Now let’s look at today’s readings.  First, the gospel:  The angel tells Joseph what to name the child: “You shall call his name Jesus.” Notice first that Joseph is not allowed to name this child. The name is given. To give a name gives control.  No human being can name this child. This child is not subject to human authority. But a name is provided for us to use. So God, you might dare to say, chooses to place God’s power at our command. And remember how Jesus himself told his disciples  to call in him and goes so far as to say, If you ask anything in my Name,  I will do it. No wonder we end so many prayers, “In Jesus’ Name.”  We have access. We go to God saying, “Jesus sent me. He said I should mention his name.”  That’s a great gift, a Christmas present we can make use of all year.

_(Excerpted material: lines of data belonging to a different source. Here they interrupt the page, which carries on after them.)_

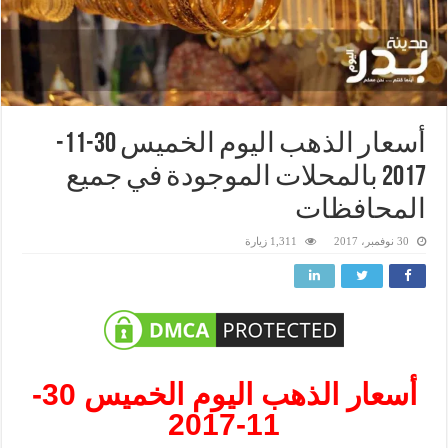
أسعار الذهب اليوم الخميس 30-11-
2017 بالمحلات الموجودة في جميع
المحافظات
30 نوفمبر، 2017
1,311 زيارة
أسعار الذهب اليوم الخميس 30-
11-2017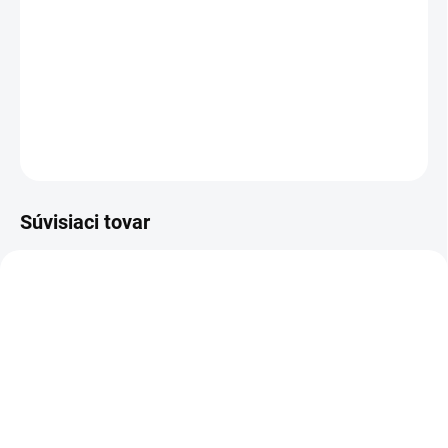
−
+
Pridať do košíka
Horčicový detský komplet čiapka so šálom a 2 brmbolcami.
DETAILNÉ INFORMÁCIE
OPÝTAŤ SA
Súvisiaci tovar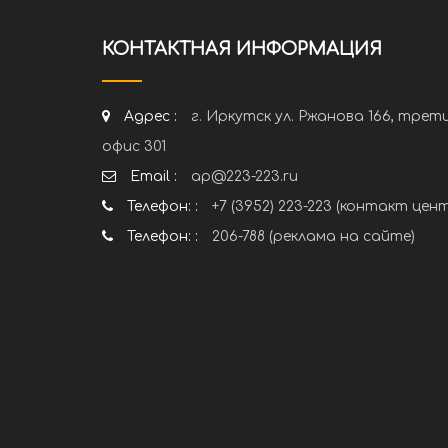
КОНТАКТНАЯ ИНФОРМАЦИЯ
Адрес :
г. Иркутск ул. Ржанова 166, трет
офис 301
Email :
ap@223-223.ru
Телефон: :
+7 (3952) 223-223 (контакт цен
Телефон: :
206-788 (реклама на сайте)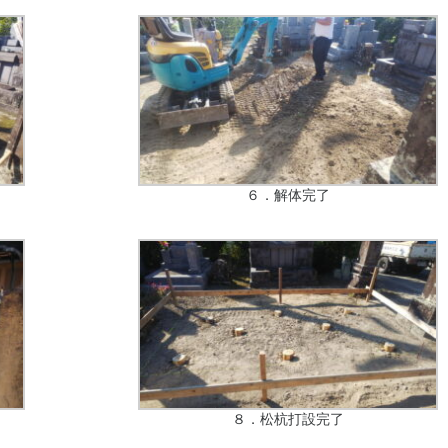
６．解体完了
８．松杭打設完了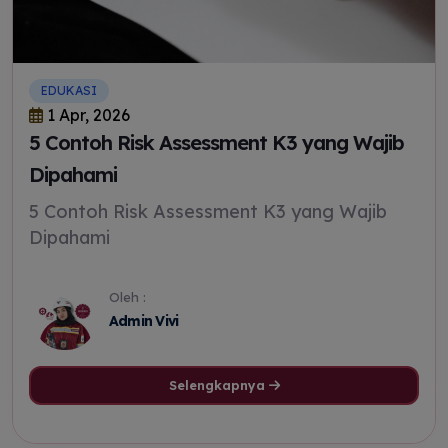
EDUKASI
1 Apr, 2026
5 Contoh Risk Assessment K3 yang Wajib
Dipahami
5 Contoh Risk Assessment K3 yang Wajib
Dipahami
Oleh :
Admin Vivi
Selengkapnya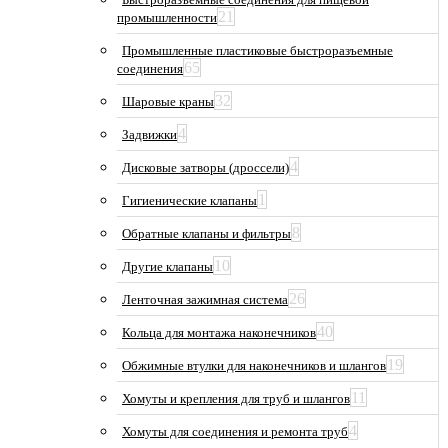
21
промышленности
Промышленные пластиковые быстроразъемные
65
соединения
32
Шаровые краны
4
Задвижки
4
Дисковые затворы (дроссели)
1
Гигиенические клапаны
8
Обратные клапаны и фильтры
10
Другие клапаны
26
Ленточная зажимная система
40
Кольца для монтажа наконечников
19
Обжимные втулки для наконечников и шлангов
11
Хомуты и крепления для труб и шлангов
4
Хомуты для соединения и ремонта труб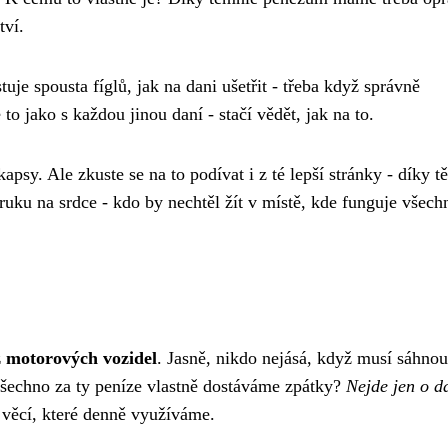
tví.
stuje spousta fíglů, jak na dani ušetřit - třeba když správně
to jako s každou jinou daní - stačí vědět, jak na to.
apsy. Ale zkuste se na to podívat i z té lepší stránky - díky t
uku na srdce - kdo by nechtěl žít v místě, kde funguje všech
z motorových vozidel
. Jasně, nikdo nejásá, když musí sáhnou
 všechno za ty peníze vlastně dostáváme zpátky?
Nejde jen o da
o věcí, které denně využíváme.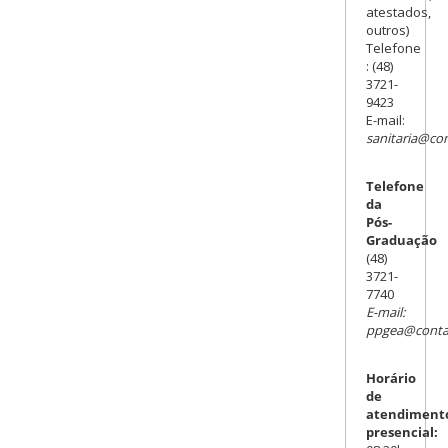
atestados,
outros)
Telefone
: (48)
3721-
9423
E-mail:
sanitaria@con
Telefone
da
Pós-
Graduação
(48)
3721-
7740
E-mail:
ppgea@contat
Horário
de
atendiment
presencial:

But then, secondly, if we can use that name we need also to honor that name  because the name is a symbol of God.  And that brings us to the Epistle.  St Paul wrote: “At the Name of Jesus every knee should bow of things in heaven and things in earth and things under the earth and every tongue confess that Jesus Christ is Lord.”   “At the Name of Jesus, every knee should bow: that’s why some people bow their heads every time they hear or say  Jesus’ Name. Now, you may or may not do choose to do that, but what is obviously out of line is the use of Jesus’ name or the name of God just to emphasize what you are saying.  I hear people using the word “God” as casually as apples and oranges.  “OMG” has become a common abbreviation. And that’s impolite at best and blasphemous at worst. It’s more specifically a violation of the Fourth Commandment: “You shall not take the Name of the Lord your God in vain.” If nothing else, it’s stupid.  If your friend Albert says, “You can use my name,” he doesn’t mean for you to use it every time you stub your toe or lose your temper.  If you use the name too often, he’ll not only stop listening but cross you off his list of friends.

So God has given us at Christmas time an amazing gift: a way to come to God in confidence with all our needs and thanksgivings and praise, but a gift like that is also to be treated with respect and care. If you break your gifts,  you lose them.  So give God thanks for the gift of Jesus’  Name and use that gift well.